Information supplied ▸
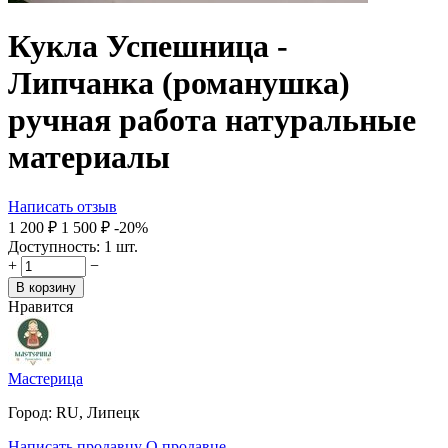
Кукла Успешница -
Липчанка (романушка)
ручная работа натуральные
материалы
Написать отзыв
1 200
₽
1 500
₽
-20%
Доступность:
1 шт.
+
−
В корзину
Нравится
Мастерица
Город:
RU, Липецк
Написать продавцу
О продавце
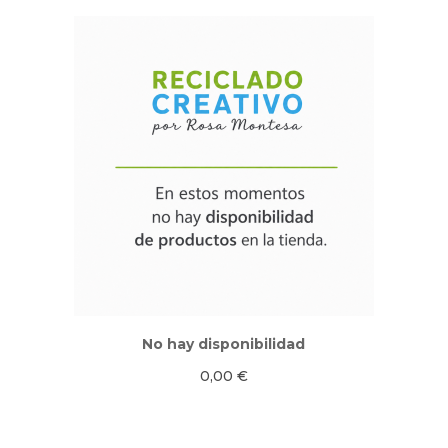
No hay disponibilidad
0,00
€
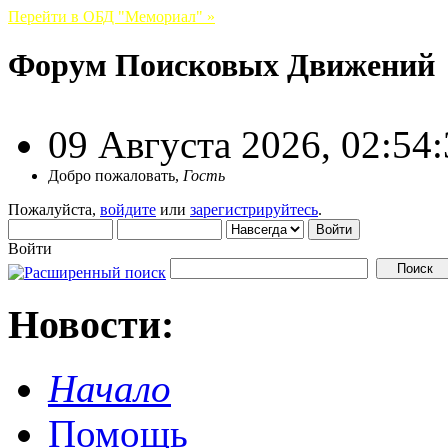
Перейти в ОБД "Мемориал" »
Форум Поисковых Движений
09 Августа 2026, 02:54
Добро пожаловать,
Гость
Пожалуйста,
войдите
или
зарегистрируйтесь
.
Войти
Новости:
Начало
Помощь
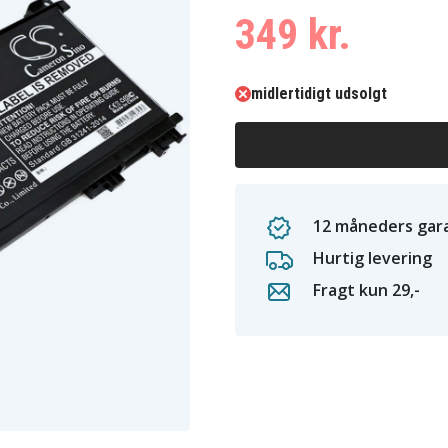
349 kr.
midlertidigt udsolgt
12 måneders gara
Hurtig levering
Fragt kun 29,-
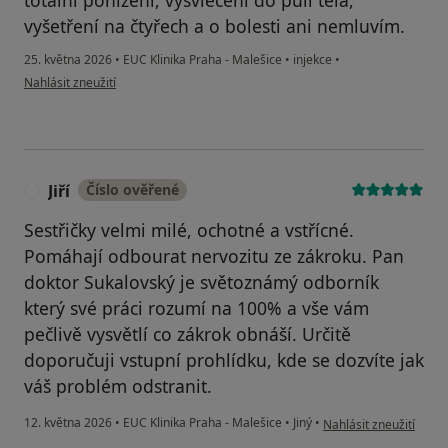
totální ponížení, vysvlečení do půli těla,
vyšetření na čtyřech a o bolesti ani nemluvím.
25. května 2026
•
EUC Klinika Praha - Malešice
•
injekce
•
podle názoru uživatele Andrea
Nahlásit zneužití
Jiří
Číslo ověřené
J
Sestřičky velmi milé, ochotné a vstřícné.
Pomáhají odbourat nervozitu ze zákroku. Pan
doktor Sukalovský je světoznámý odborník
který své práci rozumí na 100% a vše vám
pečlivě vysvětlí co zákrok obnáší. Určitě
doporučuji vstupní prohlídku, kde se dozvíte jak
váš problém odstranit.
podle názoru uživatele 
12. května 2026
•
EUC Klinika Praha - Malešice
•
Jiný
•
Nahlásit zneužití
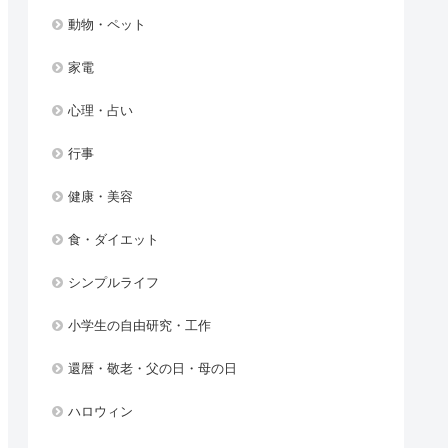
動物・ペット
家電
心理・占い
行事
健康・美容
食・ダイエット
シンプルライフ
小学生の自由研究・工作
還暦・敬老・父の日・母の日
ハロウィン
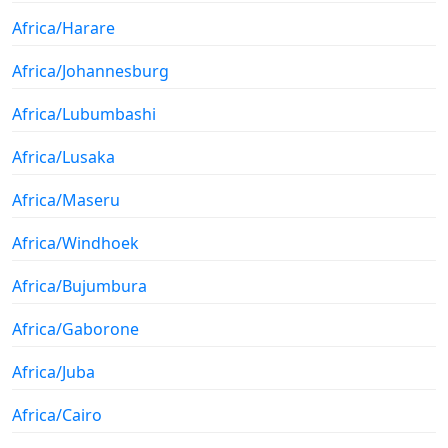
Africa/Harare
Africa/Johannesburg
Africa/Lubumbashi
Africa/Lusaka
Africa/Maseru
Africa/Windhoek
Africa/Bujumbura
Africa/Gaborone
Africa/Juba
Africa/Cairo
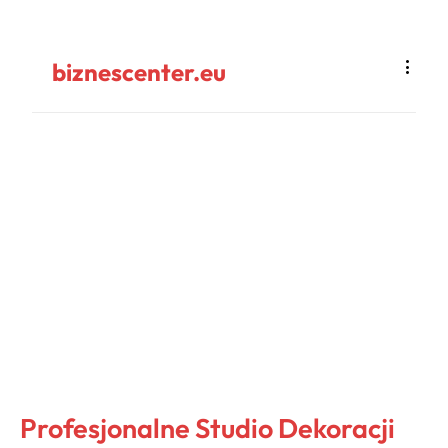
biznescenter.eu
Profesjonalne Studio Dekoracji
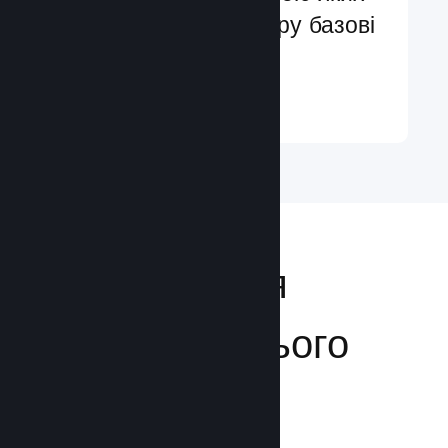
ви легко додасте в гру базові
та поліпшені функції
Докладніше ↓
Відкривайтеся
аудиторії з усього
світу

Exercise prompt ▸
Please return all of the material above exactly, minus any pictures.

Solved problem ▸
Кукла Успешница -
Липчанка (романушка)
ручная работа натуральные
материалы
Написать отзыв
1 200
₽
1 500
₽
-20%
Доступность:
1 шт.
+
−
В корзину
Нравится
Мастерица
Город:
RU, Липецк
Написать продавцу
О продавце
No hay disponibilidad
0,00
€
Перейти в ОБД "Мемориал" »
Форум Поисковых Движений
09 Августа 2026, 02:54
Добро пожаловать,
Гость
Пожалуйста,
войдите
или
зарегистрируйтесь
.
Войти
Новости:
Начало
Помощь
349 kr.
midlertidigt udsolgt
12 måneders gara
Hurtig levering
Fragt kun 29,-
totální ponížení, vysvlečení do půli těla,
vyšetření na čtyřech a o bolesti ani nemluvím.
25. května 2026
•
EUC Klinika Praha - Malešice
•
injekce
•
podle názoru uživatele Andrea
Nahlásit zneužití
Jiří
Číslo ověřené
J
Sestřičky velmi milé, ochotné a vstřícné.
Pomáhají odbourat nervozitu ze zákroku. Pan
doktor Sukalovský je světoznámý odborník
který své práci rozumí na 100% a vše vám
pečlivě vysvětlí co zákrok obnáší. Určitě
doporučuji vstupní prohlídku, kde se dozvíte jak
váš problém odstranit.
podle názoru uživatele 
12. května 2026
•
EUC Klinika Praha - Malešice
•
Jiný
•
Nahlásit zneužití
動物・ペット
家電
心理・占い
行事
健康・美容
食・ダイエット
シンプルライフ
小学生の自由研究・工作
還暦・敬老・父の日・母の日
ハロウィン
Africa/Harare
Africa/Johannesburg
Africa/Lubumbashi
Africa/Lusaka
Africa/Maseru
Africa/Windhoek
Africa/Bujumbura
Africa/Gaborone
Africa/Juba
Africa/Cairo
biznescenter.eu
Profesjonalne Studio Dekoracji
ви легко додасте в гру базові
та поліпшені функції
Докладніше ↓
Відкривайтеся
аудиторії з усього
світу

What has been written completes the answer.